ITA Airways, Italy’s flag carrier and now part of Lufthansa Group’s stable of airlines, gets the higher-frequency slot out of Rome. Austrian Airlines’ Vienna-Amman route becomes the group’s only scheduled service to Jordan’s capital once it launches.

Which Middle East Cities Are Still off Lufthansa’s Schedule?

Six destinations stay suspended straight through October 24: Abu Dhabi, Beirut, Dammam, Erbil, Muscat and Tehran. Dubai gets a separate, earlier cutoff of September 13, the result of repeated delays dating back to March. Tel Aviv is the exception, largely restored across the group since early July.

  • Abu Dhabi – suspended through October 24
  • Beirut – suspended through October 24
  • Dammam – suspended through October 24
  • Erbil – suspended through October 24
  • Muscat – suspended through October 24
  • Tehran – suspended through October 24

Lufthansa’s own advisory confirms Dubai’s suspension running through September 13, alongside the six cities above, and warns that further changes are possible given the region’s security situation.

The carrier’s plans to bolster its Tel Aviv schedule after July’s restart show how selective the recovery still is, with one route gaining capacity while seven cities stay grounded.

Five Months of Rolling Extensions

The suspensions trace back to February 28, when the United States and Israel struck Iran and Tehran retaliated with missile and drone attacks across the region. Al Jazeera reported that at least eight countries closed their airspace that day, including Iran, Israel, Iraq, Jordan, Qatar, Bahrain, Kuwait and the UAE. Roughly 24% of Middle East flights were cancelled that first Saturday, citing aviation data tracker Cirium.

Lufthansa’s own cuts widened week by week. A March 10 update grounded Dubai and Tel Aviv service through May 31, even as Riyadh and Jeddah kept operating on schedule at that point.

  1. February 28, 2026: US and Israeli strikes on Iran trigger regional airspace closures. Lufthansa joins dozens of global carriers suspending Middle East flights.
  2. March 10, 2026: Lufthansa extends cuts to Dammam, Dubai and Abu Dhabi through mid-March, while Riyadh and Jeddah keep operating as scheduled.
  3. Mid-April 2026: Riyadh joins the suspension list for the first time, grouped with seven other cities under an October 24 deadline.
  4. June 1 to July 1, 2026: Austrian Airlines, then Lufthansa and SWISS, restart Tel Aviv service, while Dubai’s own cutoff stretches again, to September 13.
  5. July 16, 2026: Lufthansa sets firm restart dates for Riyadh and Amman, the first time a Middle East city moves up rather than back.

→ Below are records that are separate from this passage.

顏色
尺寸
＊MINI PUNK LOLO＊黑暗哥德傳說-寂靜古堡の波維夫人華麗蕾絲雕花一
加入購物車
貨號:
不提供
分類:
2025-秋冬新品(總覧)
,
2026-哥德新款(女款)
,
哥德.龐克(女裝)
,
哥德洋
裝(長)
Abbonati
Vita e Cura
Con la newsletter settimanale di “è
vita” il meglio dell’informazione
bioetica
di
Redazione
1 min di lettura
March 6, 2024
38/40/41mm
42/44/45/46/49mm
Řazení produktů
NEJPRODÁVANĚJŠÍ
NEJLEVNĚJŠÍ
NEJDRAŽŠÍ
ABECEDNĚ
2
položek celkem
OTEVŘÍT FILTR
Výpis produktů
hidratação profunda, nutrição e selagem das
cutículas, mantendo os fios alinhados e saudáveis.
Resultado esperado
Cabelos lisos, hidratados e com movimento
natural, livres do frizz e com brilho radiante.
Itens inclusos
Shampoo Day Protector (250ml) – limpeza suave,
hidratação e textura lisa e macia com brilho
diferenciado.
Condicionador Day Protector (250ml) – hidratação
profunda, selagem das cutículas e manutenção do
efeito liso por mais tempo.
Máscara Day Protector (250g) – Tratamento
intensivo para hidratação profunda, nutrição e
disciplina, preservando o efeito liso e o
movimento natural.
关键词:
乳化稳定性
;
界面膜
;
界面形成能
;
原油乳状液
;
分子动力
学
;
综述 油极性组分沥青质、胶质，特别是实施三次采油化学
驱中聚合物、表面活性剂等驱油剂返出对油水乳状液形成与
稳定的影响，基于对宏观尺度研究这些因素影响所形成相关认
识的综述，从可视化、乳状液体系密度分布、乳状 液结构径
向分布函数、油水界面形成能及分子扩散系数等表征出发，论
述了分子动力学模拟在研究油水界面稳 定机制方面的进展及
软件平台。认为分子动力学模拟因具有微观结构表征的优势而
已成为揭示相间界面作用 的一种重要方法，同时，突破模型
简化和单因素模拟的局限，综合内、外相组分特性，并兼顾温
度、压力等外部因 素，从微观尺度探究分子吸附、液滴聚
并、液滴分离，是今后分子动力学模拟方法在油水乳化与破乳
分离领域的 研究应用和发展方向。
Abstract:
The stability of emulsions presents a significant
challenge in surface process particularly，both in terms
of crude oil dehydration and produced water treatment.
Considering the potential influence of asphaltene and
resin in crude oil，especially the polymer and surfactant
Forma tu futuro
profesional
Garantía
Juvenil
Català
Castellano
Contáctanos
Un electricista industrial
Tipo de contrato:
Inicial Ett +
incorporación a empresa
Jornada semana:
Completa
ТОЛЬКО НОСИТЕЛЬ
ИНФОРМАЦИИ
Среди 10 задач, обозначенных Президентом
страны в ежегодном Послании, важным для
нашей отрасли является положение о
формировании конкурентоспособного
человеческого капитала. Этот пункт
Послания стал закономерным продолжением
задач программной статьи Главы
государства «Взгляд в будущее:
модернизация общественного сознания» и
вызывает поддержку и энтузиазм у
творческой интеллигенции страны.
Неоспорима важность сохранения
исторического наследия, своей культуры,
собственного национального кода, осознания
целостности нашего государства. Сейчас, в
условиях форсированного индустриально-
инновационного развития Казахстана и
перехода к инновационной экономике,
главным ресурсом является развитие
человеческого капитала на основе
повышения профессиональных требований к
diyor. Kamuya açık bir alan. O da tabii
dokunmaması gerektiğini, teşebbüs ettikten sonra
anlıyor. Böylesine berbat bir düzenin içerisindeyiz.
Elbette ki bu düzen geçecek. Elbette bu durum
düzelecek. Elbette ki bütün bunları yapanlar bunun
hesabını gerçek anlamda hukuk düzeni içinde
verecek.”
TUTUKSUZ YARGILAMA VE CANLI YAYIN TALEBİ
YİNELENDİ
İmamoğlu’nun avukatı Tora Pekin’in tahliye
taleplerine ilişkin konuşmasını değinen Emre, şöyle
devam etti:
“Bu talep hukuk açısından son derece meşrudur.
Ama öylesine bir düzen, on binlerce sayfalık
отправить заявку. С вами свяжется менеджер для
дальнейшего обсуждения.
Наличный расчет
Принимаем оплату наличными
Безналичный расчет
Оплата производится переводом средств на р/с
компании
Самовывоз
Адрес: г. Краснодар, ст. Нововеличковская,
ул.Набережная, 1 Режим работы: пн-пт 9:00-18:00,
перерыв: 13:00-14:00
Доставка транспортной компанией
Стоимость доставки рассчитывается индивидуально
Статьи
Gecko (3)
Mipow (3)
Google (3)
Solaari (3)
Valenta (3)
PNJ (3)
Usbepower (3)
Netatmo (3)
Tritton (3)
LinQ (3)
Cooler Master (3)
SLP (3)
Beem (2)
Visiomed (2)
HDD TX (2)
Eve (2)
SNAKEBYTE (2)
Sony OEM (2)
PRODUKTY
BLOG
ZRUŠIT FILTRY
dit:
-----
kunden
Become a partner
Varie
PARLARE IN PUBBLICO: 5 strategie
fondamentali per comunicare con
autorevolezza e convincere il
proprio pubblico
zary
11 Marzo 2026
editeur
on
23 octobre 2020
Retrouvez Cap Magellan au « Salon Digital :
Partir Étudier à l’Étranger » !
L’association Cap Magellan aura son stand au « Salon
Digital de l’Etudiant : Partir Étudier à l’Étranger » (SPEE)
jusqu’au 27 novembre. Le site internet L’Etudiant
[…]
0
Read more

Every prior update on this timeline pushed a deadline later, making Thursday’s announcement the first to move one up instead.

The Financial Toll Behind the Caution

The caution carries a cost. Kerosene prices have risen more than 80% since the February strikes, and Lufthansa Group now forecasts an extra €1.7 billion (about $1.8 billion) in fuel costs this year.

The airline says its fuel needs are hedged around 80% for 2026, which executives say cushions some of the volatility. The group also cut 20,000 flights from its summer schedule to manage the disruption.

Even so, Lufthansa Group closed 2025 with revenue up 5% to €39.6 billion and operating profit of €2 billion, up from €1.6 billion the year before.

The massive concentration of global traffic flows via the Gulf hubs is increasingly proving to be a geopolitical Achilles’ heel.

Carsten Spohr, Lufthansa Group’s chief executive, said as much at the airline’s results briefing in March, pointing to the industry’s long reliance on Dubai and Doha for east-west connections.

Till Streichert, the group’s chief financial officer, told the same briefing that costs would keep rising. “We are confident about the coming year,” he said, citing fuel hedging and fleet modernisation as offsets. Executives still expect total capacity to grow this year, even with the Gulf network frozen.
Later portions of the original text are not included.